§ **What you will do**: Give the lines again exactly as they appear below, from the line with "1.5_phòng ngủ" to the line with "Сетевое издание РИА Новости зарегистрировано", both included, and only those lines. Leave every picture out.

(Collected data)
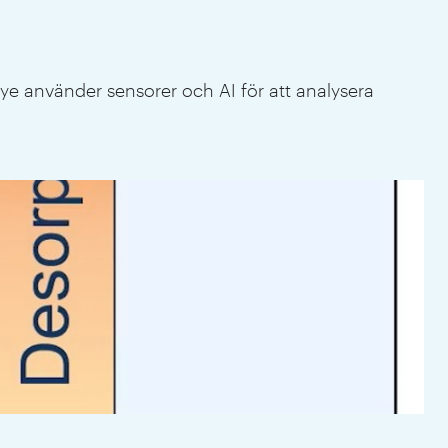
Eye använder sensorer och AI för att analysera
Näs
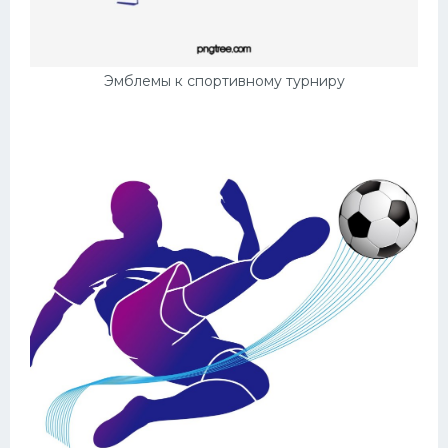
Конькобежный спорт
Тренажеры
Эмблемы к спортивному турниру
Интерьер квартиры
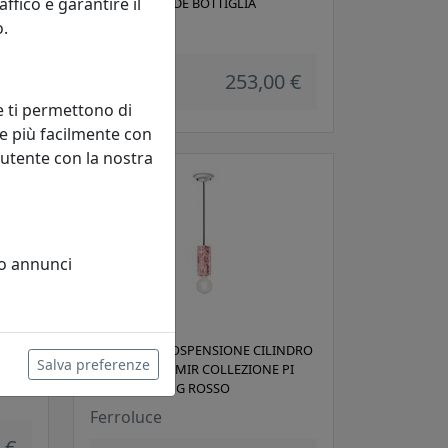
fico e garantire il
FINITURA VERDE BOTTIGLIA
o.
Ferroluce
 €
253,00 €
e ti permettono di
e più facilmente con
 utente con la nostra
 o annunci
2-MIB
LAMPADA A SOSPENSIONE CILINDRO
Salva preferenze
 BLU
LARGO C2501-MIR COLLEZIONE PI
FINITURA MING ROSSO
Ferroluce
 €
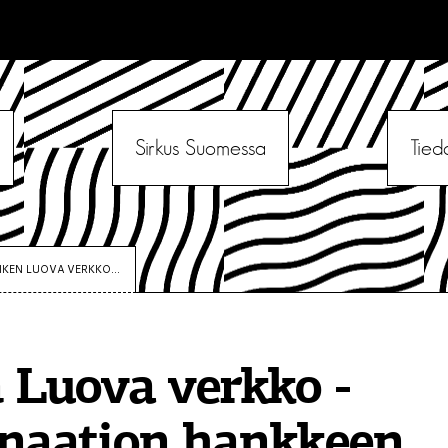
Sirkus Suomessa
Tied
IKEN LUOVA VERKKO...
 Luova verkko -
inaation hankkeen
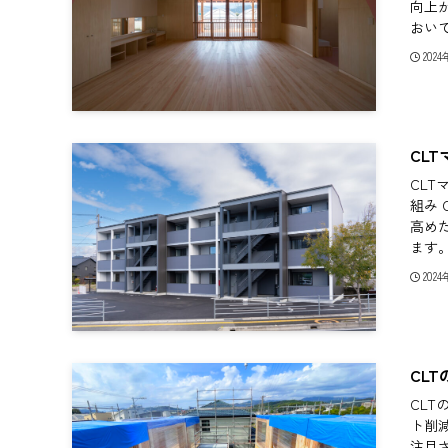
向上
おいて
202
CL
CL
組み 
高め
ます。
202
CL
CL
ト削
注目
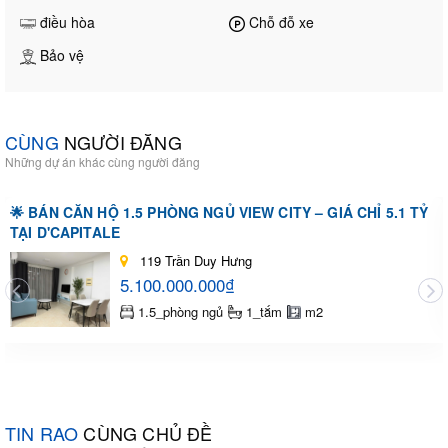
điều hòa
Chỗ đỗ xe
Bảo vệ
CÙNG
NGƯỜI ĐĂNG
Những dự án khác cùng người đăng
🌟 BÁN CĂN HỘ 1.5 PHÒNG NGỦ VIEW CITY – GIÁ CHỈ 5.1 TỶ
TẠI D'CAPITALE
119 Trần Duy Hưng
5.100.000.000₫
1.5_phòng ngủ
1_tắm
m2
TIN RAO
CÙNG CHỦ ĐỀ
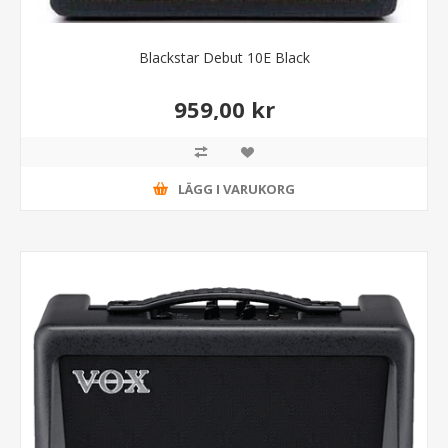
Blackstar Debut 10E Black
959,00 kr
LÄGG I VARUKORG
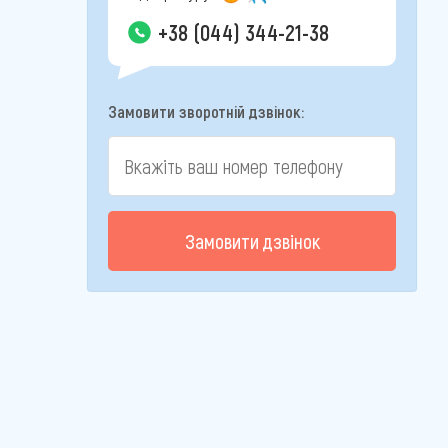
+38 (044) 344-21-38
Замовити зворотній дзвінок:
Замовити дзвінок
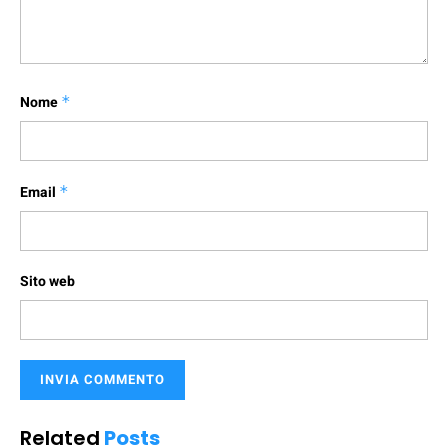
Nome
*
Email
*
Sito web
Related
Posts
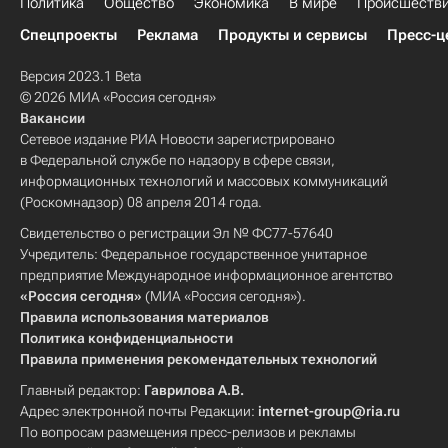
Политика
Общество
Экономика
В мире
Происшеств
Спецпроекты
Реклама
Продукты и сервисы
Пресс-ц
Версия 2023.1 Beta
© 2026 МИА «Россия сегодня»
Вакансии
Сетевое издание РИА Новости зарегистрировано
в Федеральной службе по надзору в сфере связи,
информационных технологий и массовых коммуникаций
(Роскомнадзор) 08 апреля 2014 года.
Свидетельство о регистрации Эл № ФС77-57640
Учредитель: Федеральное государственное унитарное
предприятие Международное информационное агентство
«Россия сегодня»
(МИА «Россия сегодня»).
Правила использования материалов
Политика конфиденциальности
Правила применения рекомендательных технологий
Главный редактор:
Гаврилова А.В.
Адрес электронной почты Редакции:
internet-group@ria.ru
По вопросам размещения пресс-релизов и рекламы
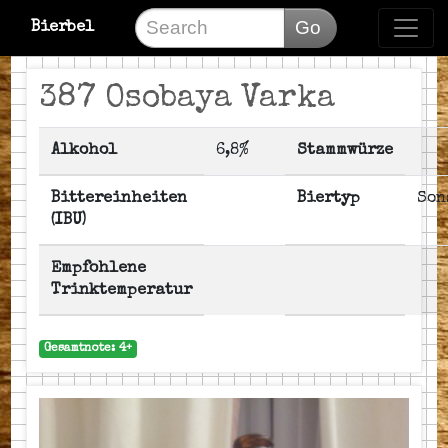
Go
Bierbel
387 Osobaya Varka
Alkohol
6,8%
Stammwürze
Bittereinheiten
Biertyp
Son
(IBU)
Empfohlene
Trinktemperatur
Gesamtnote: 4+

§ **Solved exercise**:
1.5_phòng ngủ
1_tắm
m2
TIN RAO
CÙNG CHỦ ĐỀ
Blackstar Debut 10E Black
959,00 kr
LÄGG I VARUKORG
+38 (044) 344-21-38
Замовити зворотній дзвінок:
Замовити дзвінок
Nome
*
Email
*
Sito web
Related
Posts
Политика
Общество
Экономика
В мире
Происшеств
Спецпроекты
Реклама
Продукты и сервисы
Пресс-ц
Версия 2023.1 Beta
© 2026 МИА «Россия сегодня»
Вакансии
Сетевое издание РИА Новости зарегистрировано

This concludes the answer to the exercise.